On June 11, Nevada became the first state in the U.S. to tell employers they could not refuse a new hire who tested positive for marijuana. The rules come as part of Nevada’s AB 132, which goes into effect on January 2020.
The bill includes a few exceptions.
Those seeking jobs as firefighters or EMTs will still be subject to marijuana testing. Those applying for jobs which include driving a motor vehicle must not test positive. And, of course, federal jobs will also still be subject to marijuana testing.
But even those employees required to complete marijuana testing have options under this new law. New hires required to submit to screening within their first 30 days can get a do-over. They will be able to opt for a second test, at their own expense.
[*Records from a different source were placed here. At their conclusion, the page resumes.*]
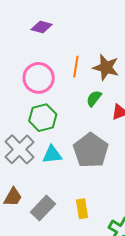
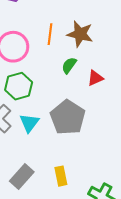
cyan triangle: (52, 155) -> (29, 123), turned -45

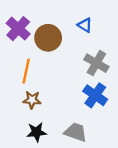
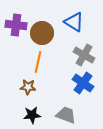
blue triangle: (85, 25) -> (74, 22), size x1.5
purple cross: (18, 29) -> (16, 25), turned -35
orange line: (26, 71) -> (38, 62), moved

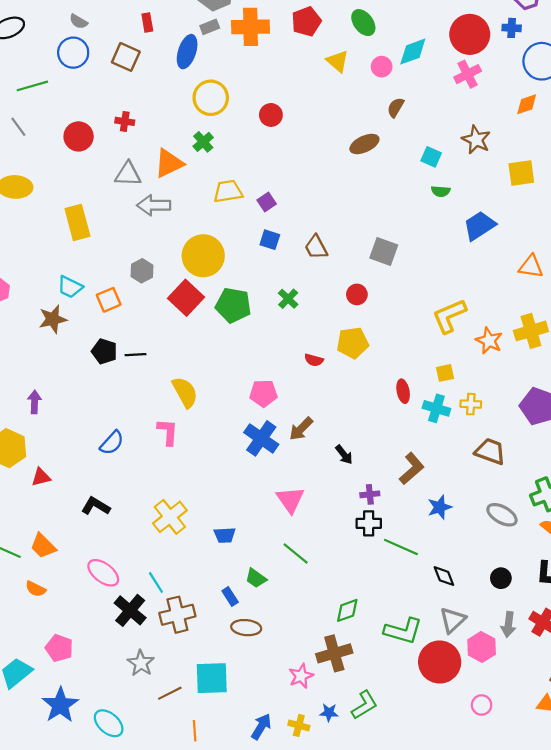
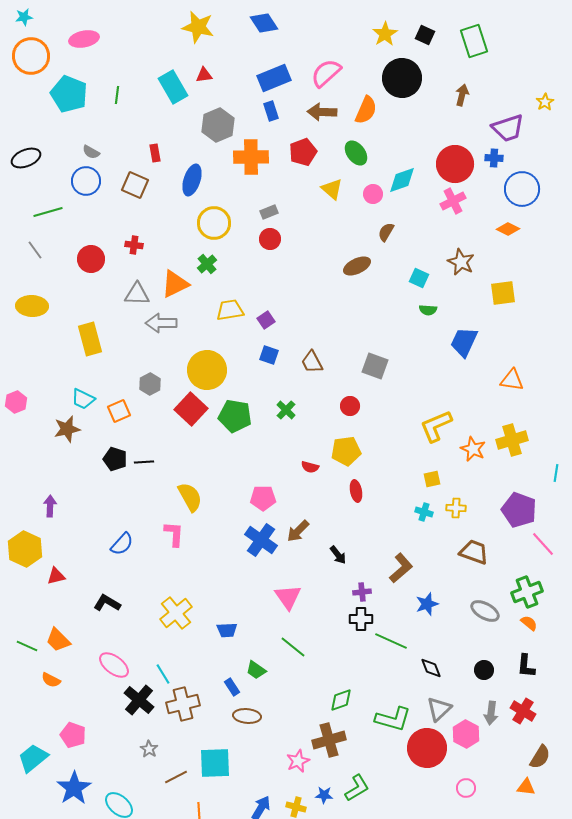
gray rectangle: (210, 27) -> (269, 212), moved
orange diamond: (527, 104) -> (508, 229), turned 45
blue trapezoid: (479, 226) -> (464, 342), turned -32
red ellipse: (403, 391) -> (356, 491), moved
cyan cross: (436, 408) -> (424, 512), size x0.7
gray star: (141, 663) -> (149, 749), size x0.7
Nevada OK’d recreational marijuana in 2016. And today, more than 30 other states have given the go-ahead to marijuana use in some form. But making those changing drug laws compatible in the workplace? That’s a feat plenty still wrestle with.
Most laws don’t prohibit a drug-free workplace, but they do vary. Only one state—the state of Maine—has expressly protected an employee’s right to use recreational marijuana when off-duty. And the crowd of other on-going trends and developments suggest that the issue is still evolving.
For example, New York City banned marijuana testing in the workplace. But their law has a lengthy list of exceptions. Experts predict city officials will clarify the rule when it goes into effect May 10, 2020.